# RECORD EXTRACTS:
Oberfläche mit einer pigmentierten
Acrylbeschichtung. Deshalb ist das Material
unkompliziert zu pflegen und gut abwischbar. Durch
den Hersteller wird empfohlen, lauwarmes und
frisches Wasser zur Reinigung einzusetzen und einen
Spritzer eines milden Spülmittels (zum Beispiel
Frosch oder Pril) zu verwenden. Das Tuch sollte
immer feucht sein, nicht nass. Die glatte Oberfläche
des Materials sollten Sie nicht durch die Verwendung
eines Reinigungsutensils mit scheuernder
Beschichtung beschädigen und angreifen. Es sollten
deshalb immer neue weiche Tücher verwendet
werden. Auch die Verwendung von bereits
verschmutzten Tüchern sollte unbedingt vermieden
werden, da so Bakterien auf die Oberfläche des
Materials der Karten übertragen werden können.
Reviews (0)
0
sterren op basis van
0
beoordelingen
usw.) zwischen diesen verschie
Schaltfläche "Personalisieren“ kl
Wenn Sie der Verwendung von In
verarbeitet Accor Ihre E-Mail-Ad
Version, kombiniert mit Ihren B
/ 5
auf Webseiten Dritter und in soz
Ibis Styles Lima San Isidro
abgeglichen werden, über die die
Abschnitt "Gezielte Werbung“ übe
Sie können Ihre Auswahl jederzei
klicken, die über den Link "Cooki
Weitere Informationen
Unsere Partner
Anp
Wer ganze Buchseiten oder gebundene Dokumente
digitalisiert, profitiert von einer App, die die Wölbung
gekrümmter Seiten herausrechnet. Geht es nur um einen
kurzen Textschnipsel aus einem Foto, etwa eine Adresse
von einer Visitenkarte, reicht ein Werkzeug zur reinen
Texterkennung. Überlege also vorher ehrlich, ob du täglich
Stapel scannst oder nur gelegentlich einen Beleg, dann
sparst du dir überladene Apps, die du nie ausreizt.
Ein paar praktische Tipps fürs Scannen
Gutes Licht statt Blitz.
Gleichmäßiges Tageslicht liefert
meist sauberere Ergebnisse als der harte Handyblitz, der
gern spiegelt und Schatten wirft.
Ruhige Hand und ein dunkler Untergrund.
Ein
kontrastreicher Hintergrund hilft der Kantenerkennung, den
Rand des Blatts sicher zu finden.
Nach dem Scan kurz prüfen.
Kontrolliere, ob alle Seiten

# WHAT YOU NEED TO DO:
Starting with the line that holds "immer feucht sein, nicht", copy each remaining line of the listing above exactly, through the last one.

# ANSWER:
immer feucht sein, nicht nass. Die glatte Oberfläche
des Materials sollten Sie nicht durch die Verwendung
eines Reinigungsutensils mit scheuernder
Beschichtung beschädigen und angreifen. Es sollten
deshalb immer neue weiche Tücher verwendet
werden. Auch die Verwendung von bereits
verschmutzten Tüchern sollte unbedingt vermieden
werden, da so Bakterien auf die Oberfläche des
Materials der Karten übertragen werden können.
Reviews (0)
0
sterren op basis van
0
beoordelingen
usw.) zwischen diesen verschie
Schaltfläche "Personalisieren“ kl
Wenn Sie der Verwendung von In
verarbeitet Accor Ihre E-Mail-Ad
Version, kombiniert mit Ihren B
/ 5
auf Webseiten Dritter und in soz
Ibis Styles Lima San Isidro
abgeglichen werden, über die die
Abschnitt "Gezielte Werbung“ übe
Sie können Ihre Auswahl jederzei
klicken, die über den Link "Cooki
Weitere Informationen
Unsere Partner
Anp
Wer ganze Buchseiten oder gebundene Dokumente
digitalisiert, profitiert von einer App, die die Wölbung
gekrümmter Seiten herausrechnet. Geht es nur um einen
kurzen Textschnipsel aus einem Foto, etwa eine Adresse
von einer Visitenkarte, reicht ein Werkzeug zur reinen
Texterkennung. Überlege also vorher ehrlich, ob du täglich
Stapel scannst oder nur gelegentlich einen Beleg, dann
sparst du dir überladene Apps, die du nie ausreizt.
Ein paar praktische Tipps fürs Scannen
Gutes Licht statt Blitz.
Gleichmäßiges Tageslicht liefert
meist sauberere Ergebnisse als der harte Handyblitz, der
gern spiegelt und Schatten wirft.
Ruhige Hand und ein dunkler Untergrund.
Ein
kontrastreicher Hintergrund hilft der Kantenerkennung, den
Rand des Blatts sicher zu finden.
Nach dem Scan kurz prüfen.
Kontrolliere, ob alle Seiten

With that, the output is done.